• [Exercise requirements]: Please return the data that follows precisely as written, but without the images.

• [Given data]:
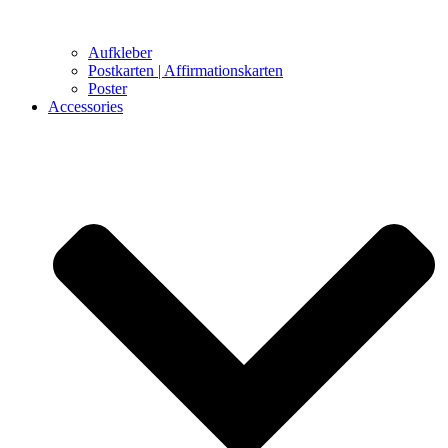
Aufkleber
Postkarten | Affirmationskarten
Poster
Accessories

• [Expected answer]:
Aufkleber
Postkarten | Affirmationskarten
Poster
Accessories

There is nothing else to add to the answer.